Helgenberger has little to do in the thankless role of Brooks’ wife but Panabaker is excellent and her scenes with Costner really crackle. Cook is surprisingly great in a straight role; he never dials into the sickness within his character but, admirably, commits to his repulsive nature. Amazingly, 1990’s movie superstars Moore and Costner have never made a film together until this one. Although they have only one scene together, it’s a good one. Moore’s recent films mostly haven’t connected but there is a fire in her work here to remind one why she was such an in-demand and underrated actress at her peak.

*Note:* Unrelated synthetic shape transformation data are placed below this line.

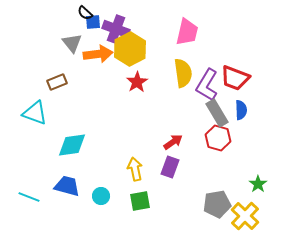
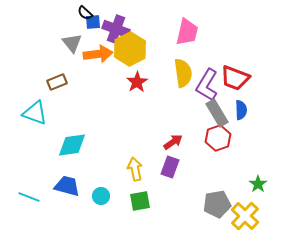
red hexagon: rotated 25 degrees clockwise
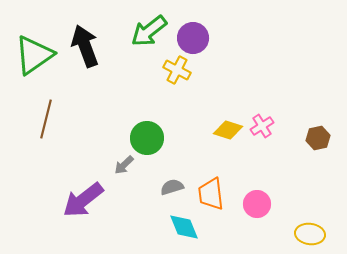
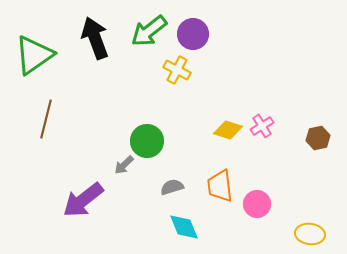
purple circle: moved 4 px up
black arrow: moved 10 px right, 8 px up
green circle: moved 3 px down
orange trapezoid: moved 9 px right, 8 px up
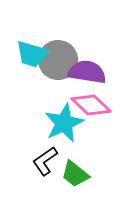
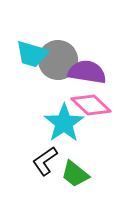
cyan star: rotated 9 degrees counterclockwise
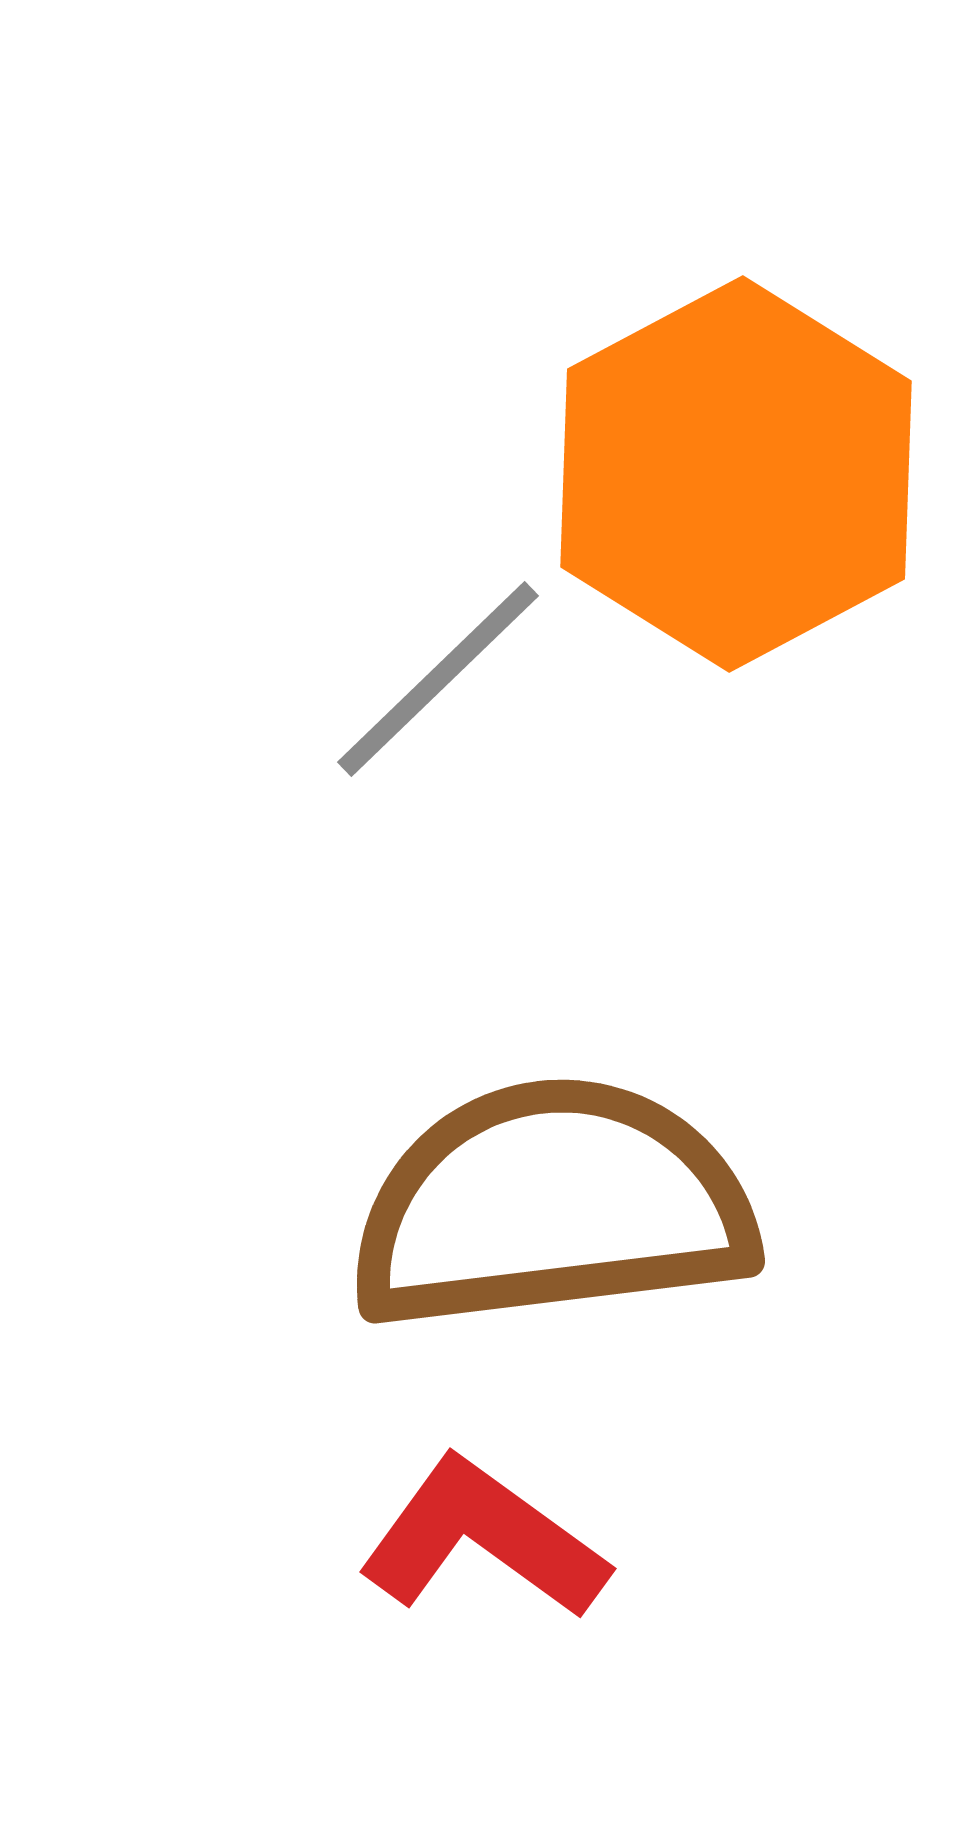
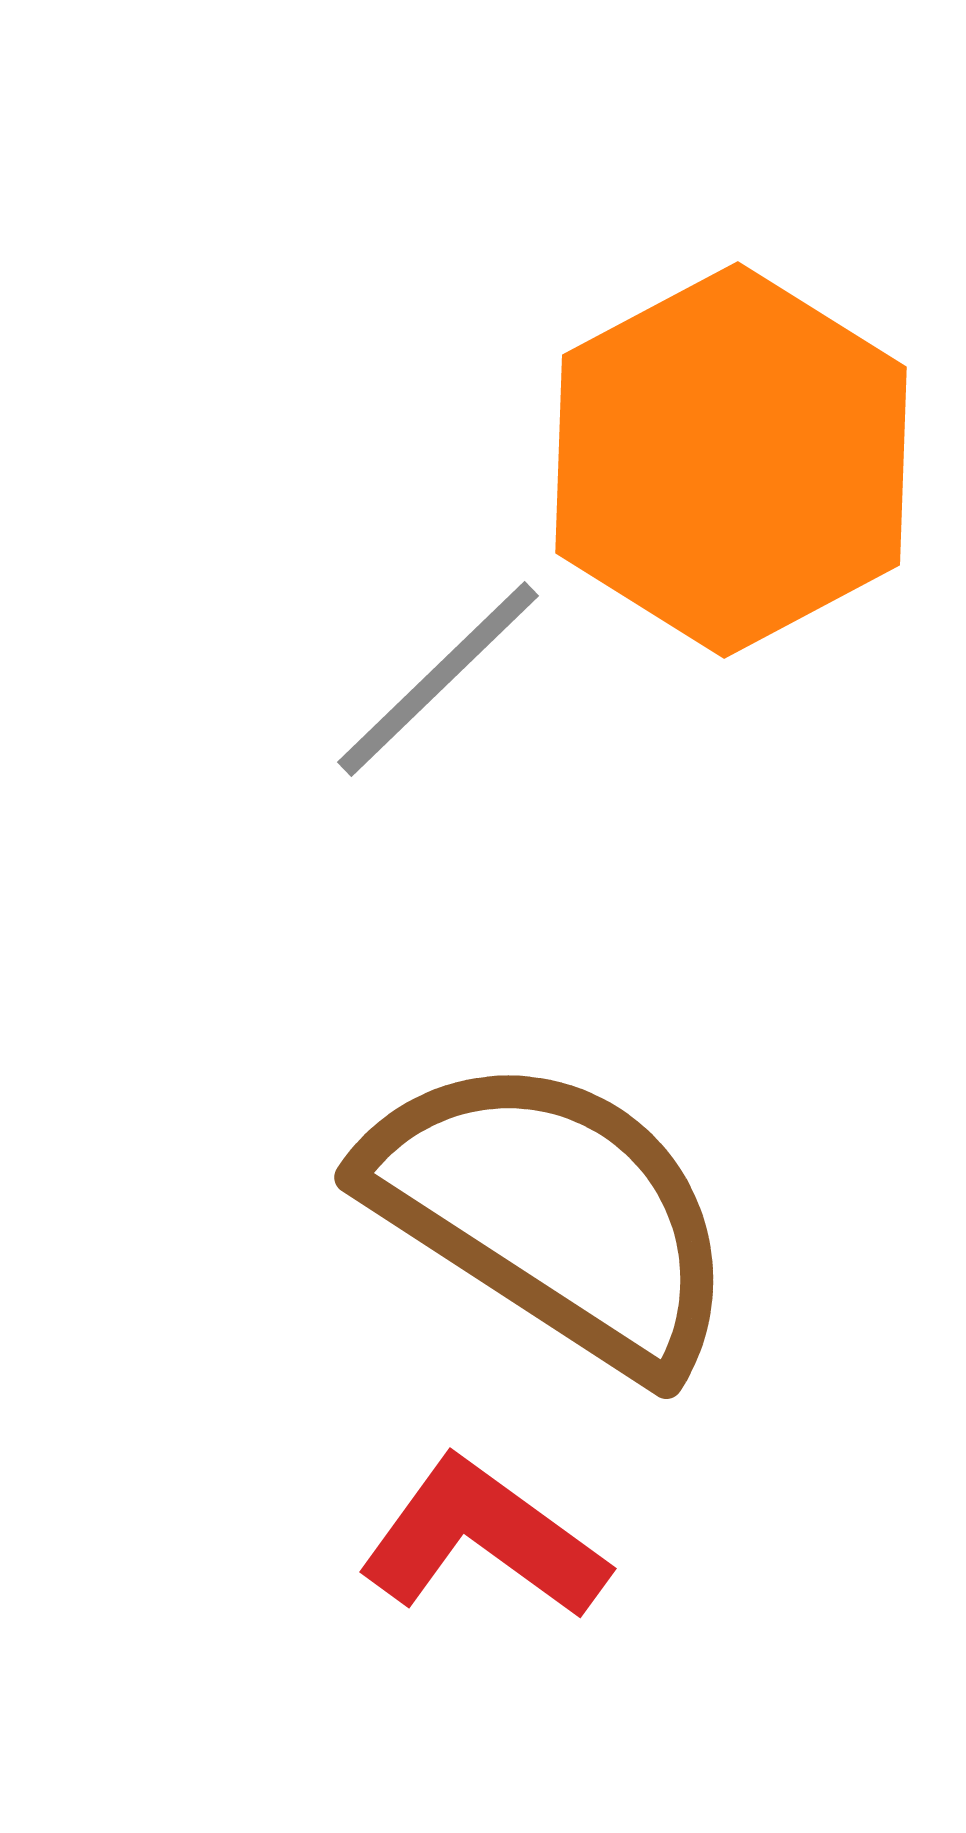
orange hexagon: moved 5 px left, 14 px up
brown semicircle: moved 8 px down; rotated 40 degrees clockwise
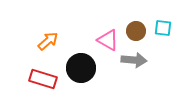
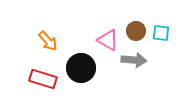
cyan square: moved 2 px left, 5 px down
orange arrow: rotated 90 degrees clockwise
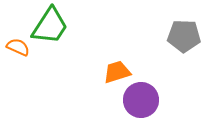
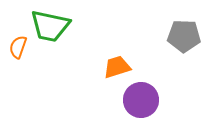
green trapezoid: rotated 69 degrees clockwise
orange semicircle: rotated 95 degrees counterclockwise
orange trapezoid: moved 5 px up
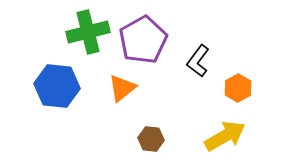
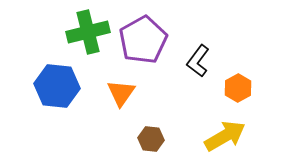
orange triangle: moved 1 px left, 5 px down; rotated 16 degrees counterclockwise
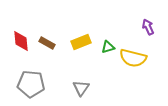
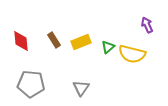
purple arrow: moved 1 px left, 2 px up
brown rectangle: moved 7 px right, 3 px up; rotated 28 degrees clockwise
green triangle: rotated 24 degrees counterclockwise
yellow semicircle: moved 1 px left, 4 px up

Although some of “Mr. Brooks” doesn’t altogether work, I admire the ending a great deal. The film’s last scene is spooky and fairly bold. Normally I hate any it’s-only-a-dream reveal, but here, the last shot has a haunting quality: what Mr. Brooks awakens to is so much worse than the nightmare he experienced. “Mr. Brooks,” both the character and the movie itself, is pretty crazy. It kept me in its strange grip but I suspect, if this ever becomes a televised drama, it will better explore the tasty narrative morsels it brings to the surface.